This article is a step by step guide that will help you setting up Apache Impala and configure Omniscope to create an interactive report.
We will cover:
- How to install and run Impala
- How to load sample data on Hadoop filesystem (HDFS) with Omniscope
- How to create an Impala table out of a CSV file on HDFS.
- How to connect Omniscope to Impala
- Demo an Omniscope report powered by Impala
Big data live
The purpose of this powerful combination between Omniscope and Impala is to perform big data visual analytics on your data sitting on Hadoop.
Apache Impala is an open source massively parallel processing (MPP) SQL query engine for data stored in a computer cluster running Apache Hadoop.
Omniscope is able to embrace Impala and exploit its great performance query engine so you can analyse billions of rows of data with near instantaneous results in your Omniscope reports.
1. Set up Impala VM
For this experiment we are going to use the free Cloudera Quickstart VM (single-node cluster), the easier way to test Cloudera CDH (Cloudera Distribution Hadoop) that bundles Apache Hadoop and related projects (e.g. Hive, Spark, Impala).
Of course if you already have Impala running you can skip this section.
Refer to Cloudera Quickstart Download page for system requirements and to download the VM image to run you single-node cluster.
1.1 Select your VM platform (e.g. VirtualBox) and download the image
1.2 Configure VirtualBox VM and run QuickStart VM
Extract the downloaded zip and Import appliance into VirtualBox to create a new VM.
After the Import is done, before starting the VM I recommend to:
1) Set 6CPUs and 12GB of Ram as required to run Cloudera Manager , Hadoop + Impala smoothly for this demo.
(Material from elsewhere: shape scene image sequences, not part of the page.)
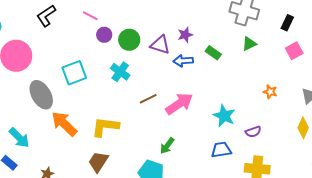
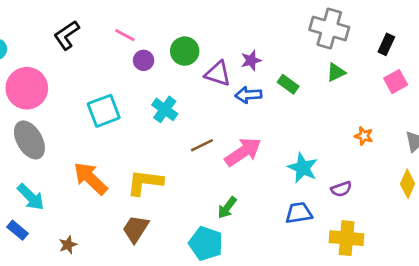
green circle: (129, 40) -> (185, 51), moved
gray ellipse: (41, 95) -> (29, 140), moved

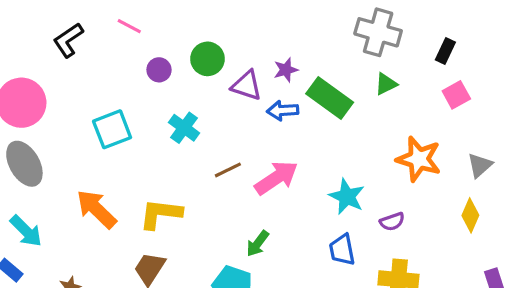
pink line: (125, 35) -> (129, 26), moved
green rectangle: (288, 84) -> (330, 98), size x1.8
orange star: (364, 136) -> (419, 159), size x2.0
blue trapezoid: (299, 213) -> (342, 250), turned -92

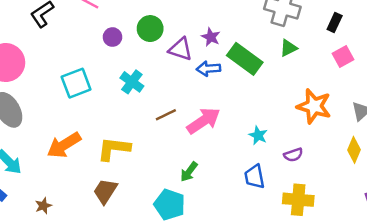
purple star: (286, 70) -> (211, 37), turned -30
cyan star: (347, 197) -> (258, 135), size x0.7
orange arrow: (96, 209) -> (64, 145), turned -76

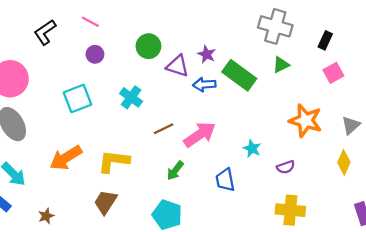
purple circle: (112, 37) -> (95, 54), moved
green arrow: (189, 172) -> (175, 171), moved
blue trapezoid: (254, 177) -> (225, 180), moved

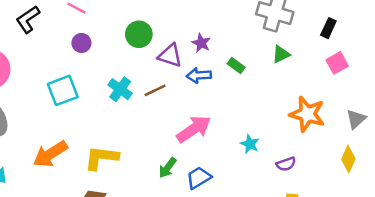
green rectangle: (239, 75) -> (236, 65), size x0.5
brown line: (164, 129) -> (155, 90), moved
blue trapezoid: (225, 180) -> (199, 178), moved, turned 70

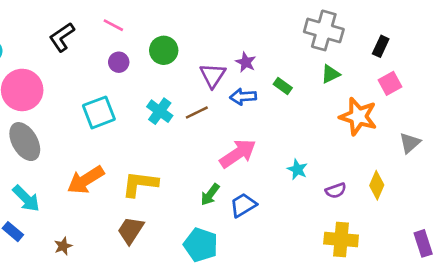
green circle: (139, 34) -> (164, 50), moved
purple triangle: (170, 55) -> (213, 75), turned 45
orange star: (307, 114) -> (358, 116), moved
yellow diamond: (348, 159) -> (377, 185), moved

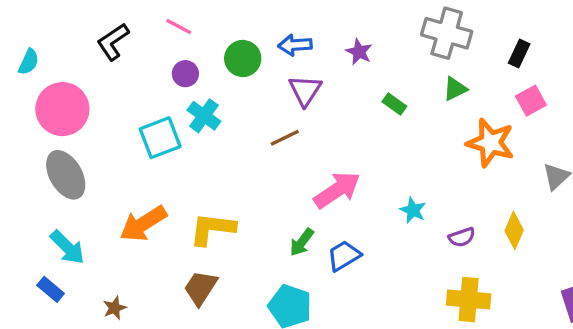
purple star: (246, 62) -> (359, 52), moved
blue arrow: (243, 97) -> (295, 45), moved
cyan cross: (160, 111) -> (204, 116), moved

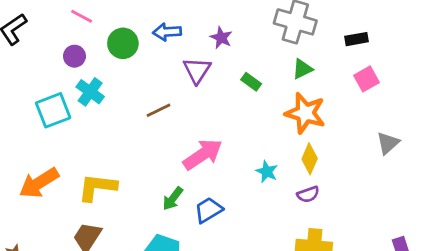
pink line: (179, 26) -> (82, 16), moved
black rectangle: (519, 53) -> (357, 39), turned 55
purple triangle: (305, 91) -> (197, 70), moved
orange star: (490, 143) -> (305, 113), moved
yellow diamond: (514, 230) -> (310, 159), moved

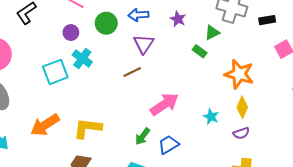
black rectangle: (357, 39) -> (267, 20), moved
green triangle: (302, 69) -> (212, 33), moved
purple triangle: (197, 70) -> (144, 44), moved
2) Change the Network adapter setting to have a bridged connection.
Once all is configured, run the Cloudera Quickstart VM.
1.3 Configure Cloudera CDH
When CentOS is up and running you should have the web browser open pointing to the Cloudera Live page showing your cluster IP address
If you want to use Cloudera Manager to manage you single node cluster, go on the VM desktop, click the shortcut "Launch Cloudera Express" and wait for services to initialise.
N.B. You may need to "Deploy Client configuration" for your cluster and restart the cluster to have all the services up and running.
2. Load data on Hadoop filesystem (HDFS) with Omniscope
Omniscope can read / write files from / to HDFS filesystem using the public WebHDFS API.
Create a new Omniscope project, and in the Workspace App add a new Demo data blocks to write some sample data to HDFS.
Then add a File output block, configure the location to your HDFS filesystem and Execute the block to publish a CSV file.
Please note that it is highly recommended to use the host name instead of the name node IP address.
N.B. default username and password is cloudera
To verify that the file has been written correctly you can add a File input block on the workspace and check Omniscope can read the data from it.
Go to the Data tab and verify data is readable from the HDFS filesystem.
3. Create Hive table from CSV file on HDFS
Open Apache Hue and navigate to the Tables browser, where you can create a database table out of the just created CSV file.
Select the "bondprices.csv" file and leave default settings.
Click on "Next" to configure the table.
Note that "date" type is not supported by Impala at the time of writing, so "issue date" and "maturity date" field will be created as String fields
Click "Submit" and wait for the spawned job to create the "bondprices" database table.
N.B. I guess there is a bug with Hue, the table resulted with the first column called "?category" rather than "category" so I had to alter the table using the Hive query editor and execute the following:
ALTER TABLE bondprices CHANGE `?category` `category` String
4. Connect Omniscope to Impala (JDBC)
Now that we have a sample table in Hive, queryable through Impala, we can configure Omniscope to connect to Impala.
In order to do so, we will add a Database input block on the Workspace, and configure and advanced JDBC connection.
You will need to download the Impala JDBC drivers for Java 7+ . Follow instructions here https://www.cloudera.com/downloads/connectors/impala/jdbc/2-5-5.html
Here I am using JDBC4 drivers, and my folder with jars looks like this:
Here is the Database input block configured in Omniscope:
Note that the "Live query" mode is enabled, so Omniscope can execute live queries to Impala without having to download data locally.
The configuration above is copied here for simplicity so you can copy it and paste it on your side:
URL: jdbc:impala://[yourhostname]:21050;AuthMech=3; UID=impala;PWD=cloudera;UseSasl=0;
Driver folder : pathTo\impala-jdbc4 (Java7+) 2.5\
Pick the "bondprices" table, go to the Data tab, and verify the connection is working and that Omniscope can query the table data.
5. Create Omniscope report powered by Impala
Back on the Workspace app, now just connect the Database block pointing to the Impala table to a Report block
Notice the "bolt" icon on the database block telling that there is a live query connection to Impala.
Click then on the Report block to start building your report, which views will be querying data directly through Impala.
Please find attached the IOZ file preconfigured to write / read data to HDFS, with a Report powered by Impala.